The Bench headed by Justice Sinha directed that the petition be placed before the Chief Justice of India for constituting an appropriate Bench for consideration of the issue whether this court has the power to entertain and decide the issues raised in the petition and whether this court is competent to grant the relief sought in the petition.
On the same day, the Delhi High Court adjourned hearing of a case relating to begging in public places. Justice Mukul Mudgal deferred a begging case till February 8, saying he would not want to hear the case till they have heard what the Supreme Court has to say.
JUSTICE KATJU SAID:
On Monday, Justice Katju had said: "Increasingly judges are encroaching into executive or legislative functions, which is clearly unconstitutional."

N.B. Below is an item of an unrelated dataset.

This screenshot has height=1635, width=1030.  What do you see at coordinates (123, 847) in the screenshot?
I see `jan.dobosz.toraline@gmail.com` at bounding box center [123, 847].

A Bench comprising Justices A K Mathur and Markandey Katju had told the Judiciary, including the Supreme Court and the High Courts, not to overstep their limitations and try to run the government and also telling the judges not to act as emperors. And if the Judiciary continues to encroach into the domain of the other organs of the State, then the politicians may react by curtailing their power.
The hard-hitting judgement has gone to the extent of declaring the Delhi High Court directions on the issue of admission in Nursery classes as illegal when the petitions on the same issue are already pending before the other bench of the Supreme Court.